-- LISTED ENTRIES follows --

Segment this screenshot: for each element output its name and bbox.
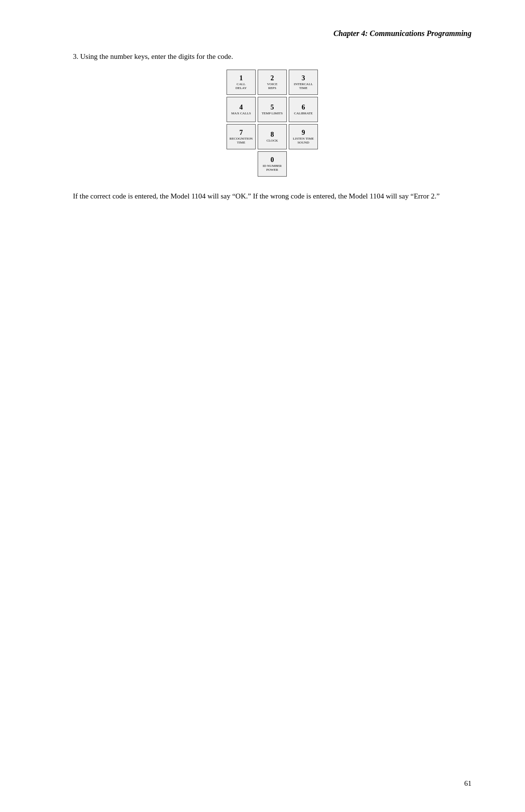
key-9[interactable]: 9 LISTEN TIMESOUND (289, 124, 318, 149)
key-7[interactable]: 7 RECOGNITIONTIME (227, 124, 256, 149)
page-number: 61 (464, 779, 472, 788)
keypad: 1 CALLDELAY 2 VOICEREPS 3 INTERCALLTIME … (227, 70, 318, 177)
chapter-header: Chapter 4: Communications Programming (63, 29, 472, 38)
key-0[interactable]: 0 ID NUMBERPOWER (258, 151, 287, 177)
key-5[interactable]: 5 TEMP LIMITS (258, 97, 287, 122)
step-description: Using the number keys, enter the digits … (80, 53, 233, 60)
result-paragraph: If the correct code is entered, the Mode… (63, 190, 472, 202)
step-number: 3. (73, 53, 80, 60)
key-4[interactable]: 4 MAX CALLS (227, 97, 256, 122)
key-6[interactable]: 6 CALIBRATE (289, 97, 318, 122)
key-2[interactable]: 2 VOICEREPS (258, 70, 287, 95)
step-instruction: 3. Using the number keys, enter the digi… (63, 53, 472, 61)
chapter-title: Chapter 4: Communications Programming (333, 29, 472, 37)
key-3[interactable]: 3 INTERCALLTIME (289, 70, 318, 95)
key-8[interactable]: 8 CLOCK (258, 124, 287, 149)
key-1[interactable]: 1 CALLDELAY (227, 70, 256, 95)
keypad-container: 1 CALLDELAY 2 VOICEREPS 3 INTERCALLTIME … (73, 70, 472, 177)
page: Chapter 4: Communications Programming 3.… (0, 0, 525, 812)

-- LISTED ENTRIES concluded --

◆ PROBLEM STATEMENT:
Which of the lines above include the word "VOICEREPS"? List those lines.

◆ ANSWER BELOW:
keypad: 1 CALLDELAY 2 VOICEREPS 3 INTERCALLTIME … (227, 70, 318, 177)
key-2[interactable]: 2 VOICEREPS (258, 70, 287, 95)
keypad-container: 1 CALLDELAY 2 VOICEREPS 3 INTERCALLTIME … (73, 70, 472, 177)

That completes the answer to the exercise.